REQUIRED WORK → Write out the data once more, exactly as it reads.

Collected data
*** Begin section ***
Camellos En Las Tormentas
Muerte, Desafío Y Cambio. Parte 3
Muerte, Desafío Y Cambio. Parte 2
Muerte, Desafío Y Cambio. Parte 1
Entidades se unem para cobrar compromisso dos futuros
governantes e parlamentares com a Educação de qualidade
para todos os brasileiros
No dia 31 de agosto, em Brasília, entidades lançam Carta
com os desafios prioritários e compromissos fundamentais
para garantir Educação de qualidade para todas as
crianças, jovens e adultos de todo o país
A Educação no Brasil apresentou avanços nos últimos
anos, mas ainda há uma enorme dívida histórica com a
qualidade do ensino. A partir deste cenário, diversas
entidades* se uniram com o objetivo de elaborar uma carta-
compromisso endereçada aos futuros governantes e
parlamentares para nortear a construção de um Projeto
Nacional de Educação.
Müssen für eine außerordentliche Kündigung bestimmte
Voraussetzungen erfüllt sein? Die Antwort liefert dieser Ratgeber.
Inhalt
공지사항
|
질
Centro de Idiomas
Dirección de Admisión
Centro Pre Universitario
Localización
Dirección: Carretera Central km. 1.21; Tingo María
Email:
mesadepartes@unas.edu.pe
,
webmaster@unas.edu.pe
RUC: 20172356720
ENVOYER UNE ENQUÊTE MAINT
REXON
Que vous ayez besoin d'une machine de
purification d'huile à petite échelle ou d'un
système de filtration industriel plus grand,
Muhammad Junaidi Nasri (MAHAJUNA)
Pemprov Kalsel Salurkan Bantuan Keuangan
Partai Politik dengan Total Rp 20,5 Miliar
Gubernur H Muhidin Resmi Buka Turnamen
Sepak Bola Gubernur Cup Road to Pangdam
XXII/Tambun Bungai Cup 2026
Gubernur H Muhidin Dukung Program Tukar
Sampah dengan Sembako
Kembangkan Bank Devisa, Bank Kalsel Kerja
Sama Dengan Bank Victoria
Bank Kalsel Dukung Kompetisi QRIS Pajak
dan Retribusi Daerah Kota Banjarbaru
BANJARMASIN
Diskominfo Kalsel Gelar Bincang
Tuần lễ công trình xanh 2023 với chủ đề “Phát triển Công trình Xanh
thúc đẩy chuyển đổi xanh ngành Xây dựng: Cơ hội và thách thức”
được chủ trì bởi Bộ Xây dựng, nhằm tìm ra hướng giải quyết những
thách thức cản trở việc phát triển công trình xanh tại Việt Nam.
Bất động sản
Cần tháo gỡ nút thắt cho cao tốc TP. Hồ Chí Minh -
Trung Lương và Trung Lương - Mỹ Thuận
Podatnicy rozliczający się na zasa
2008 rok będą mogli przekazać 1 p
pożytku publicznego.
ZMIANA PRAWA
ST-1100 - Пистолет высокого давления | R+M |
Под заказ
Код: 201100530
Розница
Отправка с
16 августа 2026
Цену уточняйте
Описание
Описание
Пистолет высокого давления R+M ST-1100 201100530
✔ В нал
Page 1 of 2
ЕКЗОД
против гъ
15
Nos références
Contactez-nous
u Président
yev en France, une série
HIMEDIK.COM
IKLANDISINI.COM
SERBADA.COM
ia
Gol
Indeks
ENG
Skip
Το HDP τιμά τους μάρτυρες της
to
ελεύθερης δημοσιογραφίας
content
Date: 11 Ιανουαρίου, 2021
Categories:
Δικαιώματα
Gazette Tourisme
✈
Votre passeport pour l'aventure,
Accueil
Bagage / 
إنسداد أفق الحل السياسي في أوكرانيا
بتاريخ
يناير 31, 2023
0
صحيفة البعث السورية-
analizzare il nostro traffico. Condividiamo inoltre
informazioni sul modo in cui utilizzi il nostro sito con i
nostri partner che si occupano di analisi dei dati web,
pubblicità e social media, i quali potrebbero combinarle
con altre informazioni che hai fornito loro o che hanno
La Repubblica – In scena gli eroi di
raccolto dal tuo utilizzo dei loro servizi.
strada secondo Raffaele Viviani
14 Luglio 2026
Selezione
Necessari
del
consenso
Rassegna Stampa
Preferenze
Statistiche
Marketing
*** End section ***
EXERCISE RESULT →
Camellos En Las Tormentas
Muerte, Desafío Y Cambio. Parte 3
Muerte, Desafío Y Cambio. Parte 2
Muerte, Desafío Y Cambio. Parte 1
Entidades se unem para cobrar compromisso dos futuros
governantes e parlamentares com a Educação de qualidade
para todos os brasileiros
No dia 31 de agosto, em Brasília, entidades lançam Carta
com os desafios prioritários e compromissos fundamentais
para garantir Educação de qualidade para todas as
crianças, jovens e adultos de todo o país
A Educação no Brasil apresentou avanços nos últimos
anos, mas ainda há uma enorme dívida histórica com a
qualidade do ensino. A partir deste cenário, diversas
entidades* se uniram com o objetivo de elaborar uma carta-
compromisso endereçada aos futuros governantes e
parlamentares para nortear a construção de um Projeto
Nacional de Educação.
Müssen für eine außerordentliche Kündigung bestimmte
Voraussetzungen erfüllt sein? Die Antwort liefert dieser Ratgeber.
Inhalt
공지사항
|
질
Centro de Idiomas
Dirección de Admisión
Centro Pre Universitario
Localización
Dirección: Carretera Central km. 1.21; Tingo María
Email:
mesadepartes@unas.edu.pe
,
webmaster@unas.edu.pe
RUC: 20172356720
ENVOYER UNE ENQUÊTE MAINT
REXON
Que vous ayez besoin d'une machine de
purification d'huile à petite échelle ou d'un
système de filtration industriel plus grand,
Muhammad Junaidi Nasri (MAHAJUNA)
Pemprov Kalsel Salurkan Bantuan Keuangan
Partai Politik dengan Total Rp 20,5 Miliar
Gubernur H Muhidin Resmi Buka Turnamen
Sepak Bola Gubernur Cup Road to Pangdam
XXII/Tambun Bungai Cup 2026
Gubernur H Muhidin Dukung Program Tukar
Sampah dengan Sembako
Kembangkan Bank Devisa, Bank Kalsel Kerja
Sama Dengan Bank Victoria
Bank Kalsel Dukung Kompetisi QRIS Pajak
dan Retribusi Daerah Kota Banjarbaru
BANJARMASIN
Diskominfo Kalsel Gelar Bincang
Tuần lễ công trình xanh 2023 với chủ đề “Phát triển Công trình Xanh
thúc đẩy chuyển đổi xanh ngành Xây dựng: Cơ hội và thách thức”
được chủ trì bởi Bộ Xây dựng, nhằm tìm ra hướng giải quyết những
thách thức cản trở việc phát triển công trình xanh tại Việt Nam.
Bất động sản
Cần tháo gỡ nút thắt cho cao tốc TP. Hồ Chí Minh -
Trung Lương và Trung Lương - Mỹ Thuận
Podatnicy rozliczający się na zasa
2008 rok będą mogli przekazać 1 p
pożytku publicznego.
ZMIANA PRAWA
ST-1100 - Пистолет высокого давления | R+M |
Под заказ
Код: 201100530
Розница
Отправка с
16 августа 2026
Цену уточняйте
Описание
Описание
Пистолет высокого давления R+M ST-1100 201100530
✔ В нал
Page 1 of 2
ЕКЗОД
против гъ
15
Nos références
Contactez-nous
u Président
yev en France, une série
HIMEDIK.COM
IKLANDISINI.COM
SERBADA.COM
ia
Gol
Indeks
ENG
Skip
Το HDP τιμά τους μάρτυρες της
to
ελεύθερης δημοσιογραφίας
content
Date: 11 Ιανουαρίου, 2021
Categories:
Δικαιώματα
Gazette Tourisme
✈
Votre passeport pour l'aventure,
Accueil
Bagage / 
إنسداد أفق الحل السياسي في أوكرانيا
بتاريخ
يناير 31, 2023
0
صحيفة البعث السورية-
analizzare il nostro traffico. Condividiamo inoltre
informazioni sul modo in cui utilizzi il nostro sito con i
nostri partner che si occupano di analisi dei dati web,
pubblicità e social media, i quali potrebbero combinarle
con altre informazioni che hai fornito loro o che hanno
La Repubblica – In scena gli eroi di
raccolto dal tuo utilizzo dei loro servizi.
strada secondo Raffaele Viviani
14 Luglio 2026
Selezione
Necessari
del
consenso
Rassegna Stampa
Preferenze
Statistiche
Marketing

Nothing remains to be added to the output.